Maranda Engelbrecht, who made and styled the food that inspired our winter palette in the latest issue of THE ROOM, shares the recipes with us. See our Q+A with Maranda too!

Maple roasted quince with marigold

  • 6 firm quinces, halved
  • 1 cup maple syrup
  • drizzle of extra virgin olive oil
  • 2 pesticide free marigold

Pre-heat the oven to 180°C. Place sliced quince with skin am pips on baking tray. Drizzle with maple syrup and olive oil. Season with freshly cracked black pepper. Cook for 40 -60 minutes or until the quinces become soft and golden brown. Cool down slightly and scatter with marigold petals. Serve as a dessert with crème fraiche or as a side dish with a leg of lamb. Serves 6.

Slow roasted baby vine tomatoes and strawberries

  • 250g Mediterranean vine tomatoes
  • 250g strawberries
  • 1 cup castor sugar

Pre-heat the oven to 140°C. Place the tomatoes and berries on a baking tray or ceramic ovenproof dish. Do not overlap the berries and tomatoes. Sprinkle with sugar and place in oven for 1—2 hours. Remove and cool down slightly. Serve as a delicious jam with warm fresh bread or scones.

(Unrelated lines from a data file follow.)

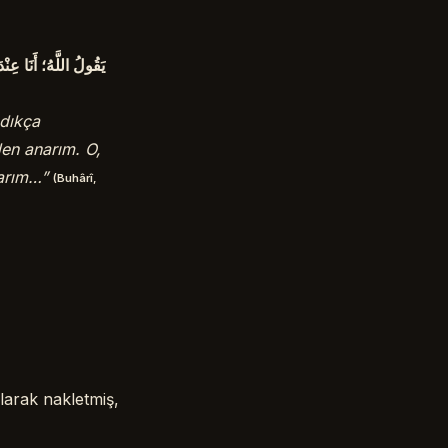
يَقُولُ اللَّهُ؛ أَنَا عِ
ndıkça
den anarım. O,
narım…”
(Buhârî,
larak nakletmiş,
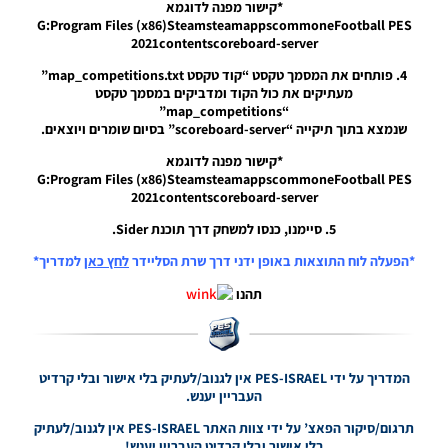
*קישור מפנה לדוגמא
PES21 PC /
G:Program Files (x86)SteamsteamappscommoneFootball PES
לוח תוצאות
2021contentscoreboard-server
מלא לליגה
הצרפתית
4. פותחים את המסמך טקסט “קוד טקסט map_competitions.txt”
עונה
מעתיקים את כול הקוד ומדביקים במסמך טקסט
2021/22 –
“map_competitions”
Full
שנמצא בתוך תיקייה “scoreboard-server” בסיום שומרים ויוצאים.
Scoreboard
For The
*קישור מפנה לדוגמא
French
G:Program Files (x86)SteamsteamappscommoneFootball PES
League
2021contentscoreboard-server
Season
2021/22
5. סיימנו, כנסו למשחק דרך תוכנת Sider.
Noam_r
*הפעלה לוח התוצאות באופן ידני דרך שרת הסליידר
לחץ כאן
למדריך*
13/04/2022
20:29
תהנו
PES21 PC /
לוח תוצאות
מלא לליגה
האיטלקית
המדריך על ידי PES-ISRAEL אין לגנוב/לעתיק בלי אישור ובלי קרדיט
עונה
העבריין יענש.
2021/22 –
Full
תרגום/סיקור הפאצ’ על ידי צוות האתר PES-ISRAEL אין לגנוב/לעתיק
Scoreboard
בלי אישור ובלי קרדיט העבריין יענש!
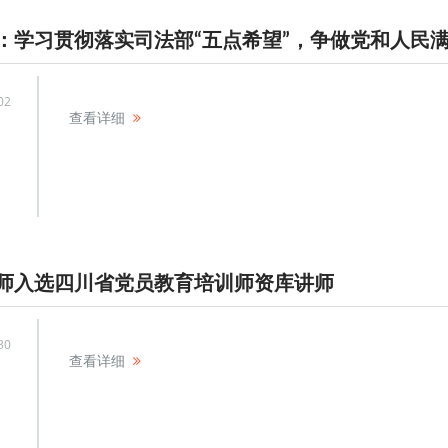
02
查看详细
师入选四川省党员教育培训师资库讲师
30
查看详细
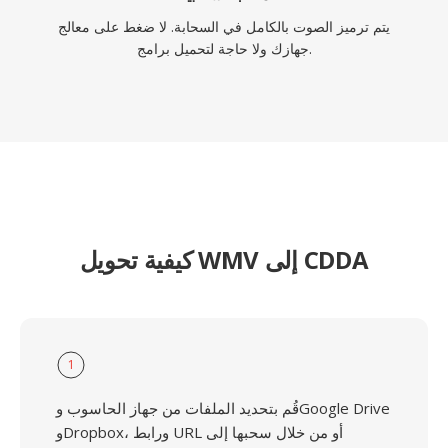
يتم ترميز الصوت بالكامل في السحابة. لا ضغط على معالج
جهازك ولا حاجة لتحميل برامج.
كيفية تحويل WMV إلى CDDA
1
قُم بتحديد الملفات من جهاز الحاسوب وGoogle Drive
وDropbox، ورابط URL أو من خلال سحبها إلى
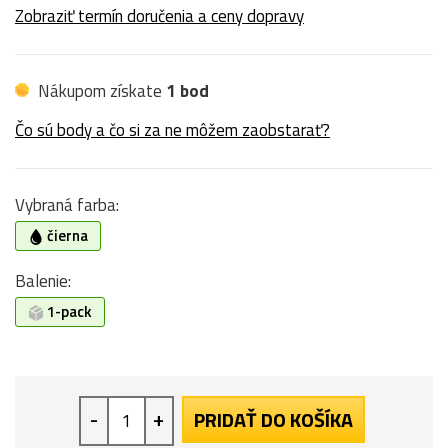
Zobraziť termín doručenia a ceny dopravy
Nákupom získate
1 bod
Čo sú body a čo si za ne môžem zaobstarať?
Vybraná farba:
čierna
Balenie:
1-pack
-
+
PRIDAŤ DO KOŠÍKA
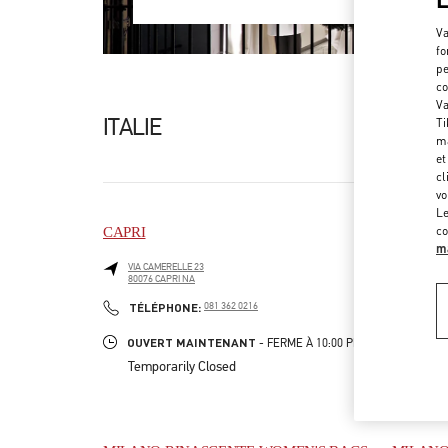
Va
fo
pe
co
Va
ITALIE
Ti
ma
et
cl
vo
Le
co
CAPRI
FIRENZ
ma
VIA CAMERELLE 23
PIAZZA
80076
CAPRI
NA
50123
LINK OPENS IN NEW TAB
LINK O
PHONE
TÉLÉPHONE:
081 362 0216
TÉLÉ
OUVERT MAINTENANT
OUVE
- FERME À
10:00 PM
Temporarily Closed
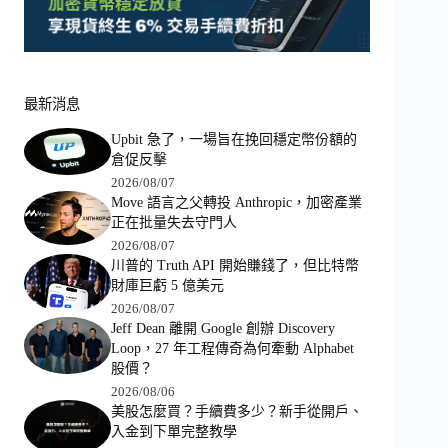
最新消息
Upbit 急了，一場旨在挽回穩定幣份額的
倉促反擊
2026/08/07
Move 語言之父轉投 Anthropic，加密產業
正在批量失去守門人
2026/08/07
川普的 Truth API 開始賺錢了，但比特幣
財庫巨虧 5 億美元
2026/08/07
Jeff Dean 離開 Google 創辦 Discovery
Loop，27 年工程傳奇為何牽動 Alphabet
股價？
2026/08/06
美股怎麼買？手續費多少？新手從開戶、
入金到下單完整教學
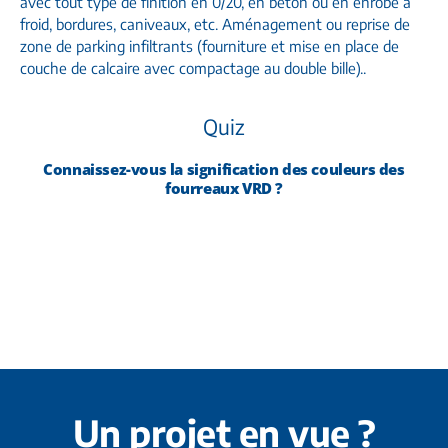
avec tout type de finition en 0/20, en béton ou en enrobé à
froid, bordures, caniveaux, etc. Aménagement ou reprise de
zone de parking infiltrants (fourniture et mise en place de
couche de calcaire avec compactage au double bille)..
Quiz
Connaissez-vous la signification des couleurs des
fourreaux VRD ?
Electricité / Vert = Télécommunications
Bleu = Eau potable / Jaune = Gaz / Rouge =
Réponse :
Un projet en vue ?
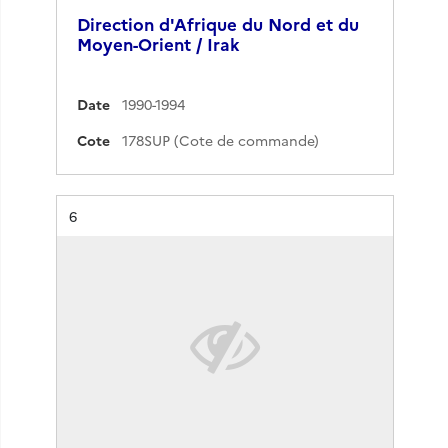
Direction d'Afrique du Nord et du
Moyen-Orient / Irak
Date
1990-1994
Cote
178SUP (Cote de commande)
Résultat n°
6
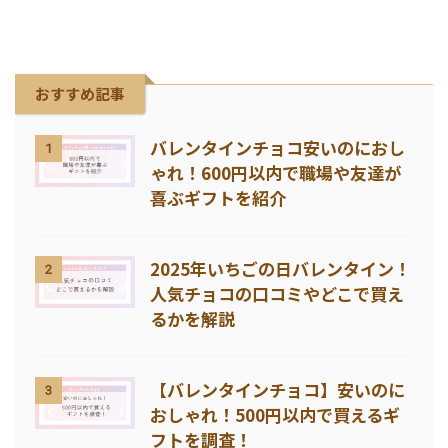
おすすめ記事
バレンタインチョコ安いのにおし
1
ゃれ！600円以内で職場や友達が
喜ぶギフトを紹介
2025年いちごの日バレンタイン！
2
人気チョコの口コミやどこで買え
るかを解説
【バレンタインチョコ】安いのに
3
おしゃれ！500円以内で買えるギ
フトを調査！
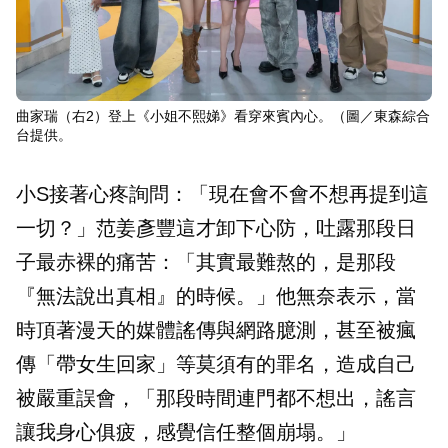
曲家瑞（右2）登上《小姐不熙娣》看穿來賓內心。（圖／東森綜合
台提供。
小S接著心疼詢問：「現在會不會不想再提到這
一切？」范姜彥豐這才卸下心防，吐露那段日
子最赤裸的痛苦：「其實最難熬的，是那段
『無法說出真相』的時候。」他無奈表示，當
時頂著漫天的媒體謠傳與網路臆測，甚至被瘋
傳「帶女生回家」等莫須有的罪名，造成自己
被嚴重誤會，「那段時間連門都不想出，謠言
讓我身心俱疲，感覺信任整個崩塌。」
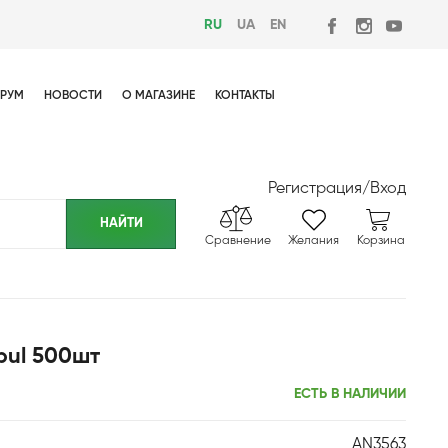
RU
UA
EN
РУМ
НОВОСТИ
О МАГАЗИНЕ
КОНТАКТЫ
Регистрация
/
Вход
Сравнение
Желания
Корзина
nbul 500шт
ЕСТЬ В НАЛИЧИИ
AN3563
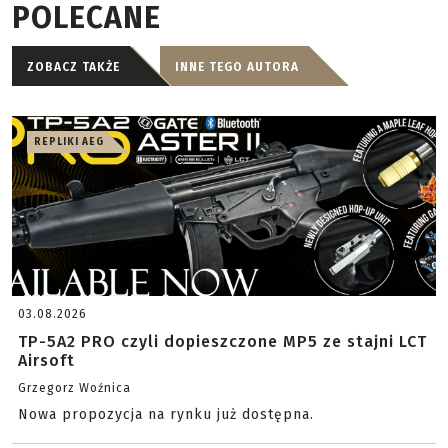
POLECANE
ZOBACZ TAKŻE
INNE TEGO AUTORA
REPLIKI AEG
03.08.2026
TP-5A2 PRO czyli dopieszczone MP5 ze stajni LCT
Airsoft
Grzegorz Woźnica
Nowa propozycja na rynku już dostępna.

Beetroot, strawberry and ricotta cake with raspberry ice cream

  • 5 cooked medium beetroots
  • 250g strawberries
  • 550g ricotta cheese
  • honey
  • raspberry ice cream
  • 1 fresh beetroot for garnish

Use 20cm loose bottom cake pan and layer with half the sliced beetroot. Spread ricotta over first beetroot layer. Top with second beetroot layer and top with sliced strawberries. Drizzle with honey and top with thawed raspberry ice cream. Garnish with a fresh beetroot.